Memorandum der Ungeborenen

Erstellt am 2. Februar 2011 von Schreibfreiheit

Sehr geehrte LeserInnen,

wir freuen uns, daß Sie dieses Memorandum in die Hand bekommen haben, in dem wir unsere Situation darlegen können. Wir Ungeborene fordern Chancengleichheit. Hört uns niemand? – Es ist ein Hilfeschrei von Menschen, die kei­ne Lobby haben. Helft uns, wir sind hier; dieses Memoradnum ist die einzige Möglichkeit uns zu äußern.

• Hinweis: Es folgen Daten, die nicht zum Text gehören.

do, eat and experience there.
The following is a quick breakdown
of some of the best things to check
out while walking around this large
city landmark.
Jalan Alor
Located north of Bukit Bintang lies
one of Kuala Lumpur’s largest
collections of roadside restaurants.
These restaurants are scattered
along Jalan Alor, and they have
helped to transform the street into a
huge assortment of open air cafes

Zehntausende Ungeborener werden jährlich legal in Österreich abgetrieben. Deshalb möchte die CPÖ – Landesgruppe Steiermark am Tag des Lebens – dem Mittwoch, 1. Juni 2011 mit Beginn um 15 Uhr (Treffpunkt vor der Burg ) im Sinne dieses Memorandums zu einem Gedenkmarsch in Graz aufrufen.

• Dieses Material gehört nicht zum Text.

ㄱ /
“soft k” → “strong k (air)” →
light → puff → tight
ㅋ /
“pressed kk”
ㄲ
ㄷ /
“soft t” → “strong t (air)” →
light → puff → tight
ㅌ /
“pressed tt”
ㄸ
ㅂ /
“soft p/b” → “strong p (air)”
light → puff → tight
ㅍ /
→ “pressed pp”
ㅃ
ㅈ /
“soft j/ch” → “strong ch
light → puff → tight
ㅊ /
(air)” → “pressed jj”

Sie, liebe LeserInnen, können diesen Brief lesen, weil Sie in diesem für jeden Menschen unerläßlichen Stadium weiter leben durften. Wir möchten auch weiterleben.

Mit freundlichen Grüßen

Die Ungeborenen

Thesenanschlag

1. Wir nehmen nicht nur körperliche, sondern auch seelische Signale auf. Eine liebevolle Annahme ist für unser gesamtes späteres Leben prägend. Die Diskussion „Sollen wir abgetrieben werden oder nicht?“ ist für uns psychisch schädlich.

2. Wie könnt Ihr uns töten, wenn wir nach dem Zivilrecht bereits erbberechtigt sind? So gilt es für einen Menschen, der zur Zeit des Erbfalls noch nicht lebte, aber bereits gezeugt war („nasciturus“), als wäre er vor dem Erbfalle geboren (vgl. Paragraph 1923, BDR).

3. Der Ausdruck „Schwangerschaftsabbruch“ ist irreführend. Wir werden getötet; wir haben bereits alle Anlagen und sind Menschen wie Ihr auch. Bereits in der 11. Woche sind wir fünf Zentimenter groß und haben ein Köpfchen, Ärmchen und Beinchen. Wir können uns drehen, wenden und überschlagen, wie es uns gefällt. Ihr dürft unser Leben nicht auslöschen. Die Regelung mit dem 3. Monat ist eine reine Willkür. Willkür sollte in einem Rechtsstaat keinen Plaiitz haben.

4. Sehr geehrte Beratungsstellen, wenn ihr einen Beratungsschein ausstellt, so muß es euch klar sein, daß ihr uns damit als „vogelfrei“ erklärt, es ist ein Freibrief zum Töten.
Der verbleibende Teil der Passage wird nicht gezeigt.